USF researchers are developing a device that would aid medics on the battlefield in pinpointing internal injuries that may not be immediately apparent.
The device, a project of researchers in the Colleges of Engineering and Medicine, would detect biomarkers that are released when a person is injured.
“A biomarker is any chemical that can provide information about what’s happening inside the body,” said Dr. Joel A. Strom, researcher and professor of internal medicine and engineering. The device focuses on testing biomarkers in blood or plasma.
On the battlefield, Strom said, bombs and other explosives can create visible wounds, but sometimes it is difficult to tell what is going on inside the body.
“Instead of one area of injury, they create an injury field that is very tough to determine its severity,” Strom said. “Inflammation induced by a wound can affect organs in others areas of the body.”
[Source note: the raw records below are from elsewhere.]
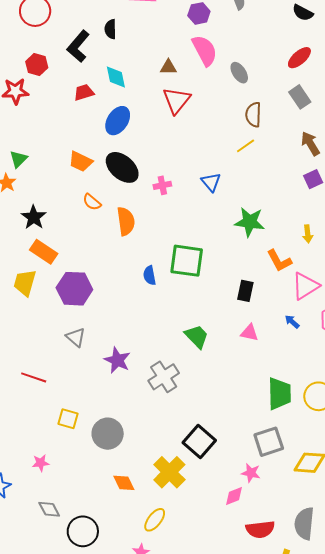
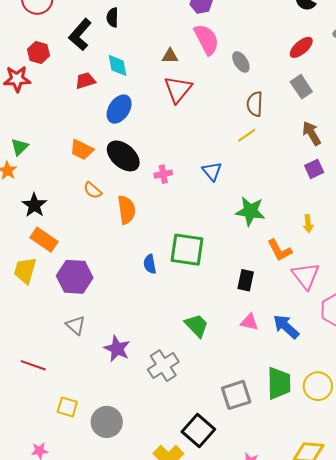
pink triangle: (305, 286) -> (306, 276), turned -36
blue arrow: (292, 322) -> (286, 327), moved, size x1.8
gray square: (269, 442) -> (236, 395), moved

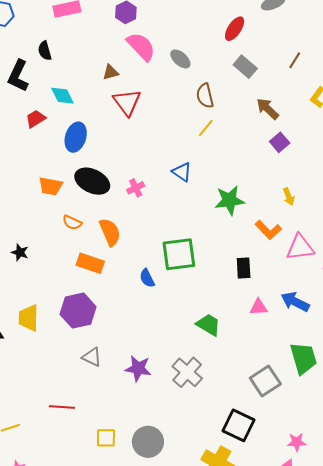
black star: (34, 205) -> (20, 252), size x0.7
orange rectangle: (44, 240) -> (90, 263), moved
pink triangle: (306, 276) -> (300, 247), turned -44

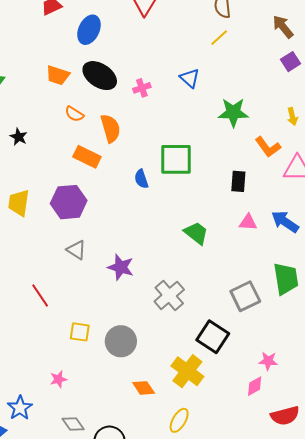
gray cross: (187, 372) -> (169, 295), moved
red line: (62, 407) -> (40, 296), turned 45

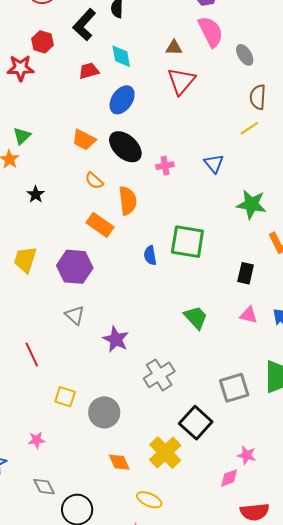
yellow ellipse: (179, 420) -> (149, 500), turned 75

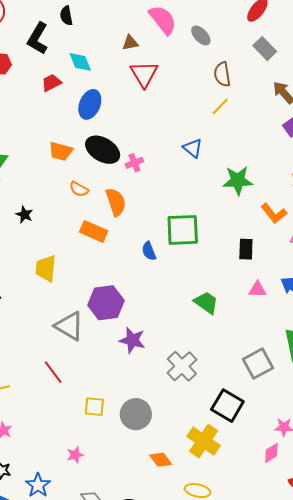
pink cross: (165, 166) -> (134, 163), moved
yellow trapezoid: (25, 260) -> (46, 268), moved
purple hexagon: (75, 267) -> (106, 303), moved
gray triangle: (75, 315) -> (69, 326), moved, size x1.5

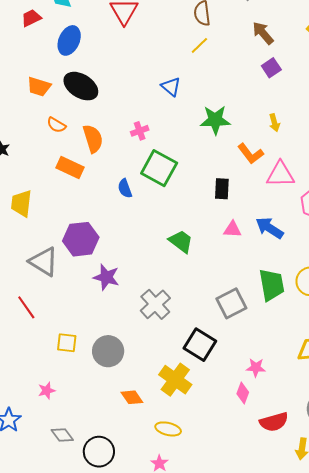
pink cross: (134, 163) -> (140, 131), moved
green square: (183, 230) -> (159, 168), turned 30
pink diamond: (271, 453) -> (243, 393), turned -40

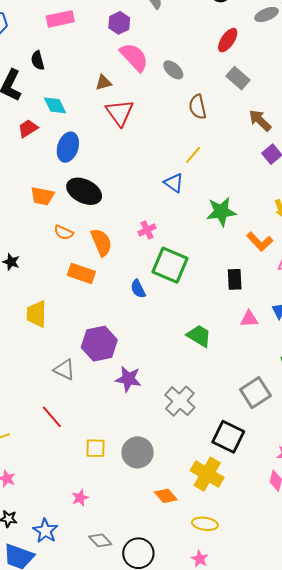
yellow line: (199, 45) -> (193, 155), moved
gray triangle: (44, 262) -> (64, 370), size x0.7

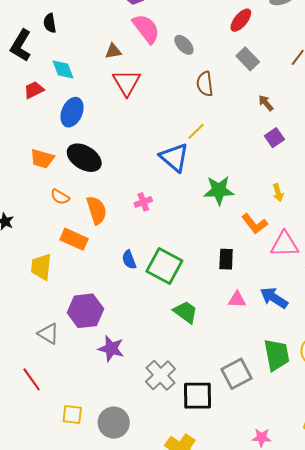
brown arrow: (260, 120) -> (266, 103), size x0.7
blue triangle: (174, 183) -> (174, 157), size x1.5
green square: (170, 265) -> (164, 266), moved
yellow trapezoid: (37, 314) -> (41, 267), moved
black square: (228, 437) -> (198, 396), moved, turned -32

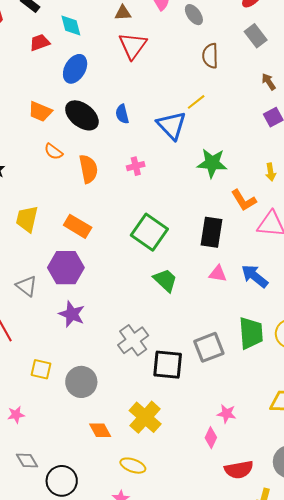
orange rectangle: (74, 239) -> (78, 226), moved
black rectangle: (226, 259) -> (212, 232), size x1.4
blue semicircle: (129, 260) -> (122, 114), moved
purple star: (111, 349) -> (72, 314), moved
The handheld detector — called a point-of-care device because it is used at the site of injury — tests blood or plasma taken from the body for certain biomarkers. These detectors would be able to determine who needs immediate care and who can go longer without medical attention.
“We would be interested in biomarkers that show up early after injury because that’s when the person can be triaged properly,” said Brenda Flam, a molecular biochemist working on the project.
Chemicals released after an injury could be read by the detector.
“The reading is an indication of how badly hurt someone is, and then we go on from there and basically use that information to determine how people should be treated,” Strom said.
The main goal of the project is to improve medical treatments and, ultimately, save lives.
The point-of-care device also has civilian applications, such as the detection of heart attacks by emergency medical services. Strom said that expanding the project to look at such applications is one of their goals.
It could also be used after an incident such as a car accident.
“Sometimes people look fine, but later they become sick because of organ damage,” Strom said.
Biomarker research at USF has been under development for a little over three years. Strom said he does not know when the device could become commercialized, as it is still in a developmental stage.
Funding came from the U.S. Department of Defense under an appropriations bill earmarked by Rep. C.W. Bill Young (R-Indian Shores). Tony Licardi, a spokesman for Young, said the research group has been allocated about $3 million since 2006.
Young has secured other earmarked funds for the University. Out of the 13 earmarked projects for the 2008 fiscal year, nine were for defense and had Young’s name attached. He is the ranking Republican on the House Appropriation Committee’s defense subcommittee.
USF researchers are cooperating with others from Keck Graduate Institute in California and Loyola University in Chicago. At Loyola, researchers are testing for biomarkers in animals such as mice and pigs, Strom said, and USF hopes to begin testing for human biomarkers soon.
Students of all levels, from undergraduate to doctoral, work on the project, and it has graduated three doctoral students so far, Strom said.
“This project is not only a scientific one and an engineering one, but also an educational one,” he said. “One of its key missions is to advance the education and expose students at various levels throughout the University.”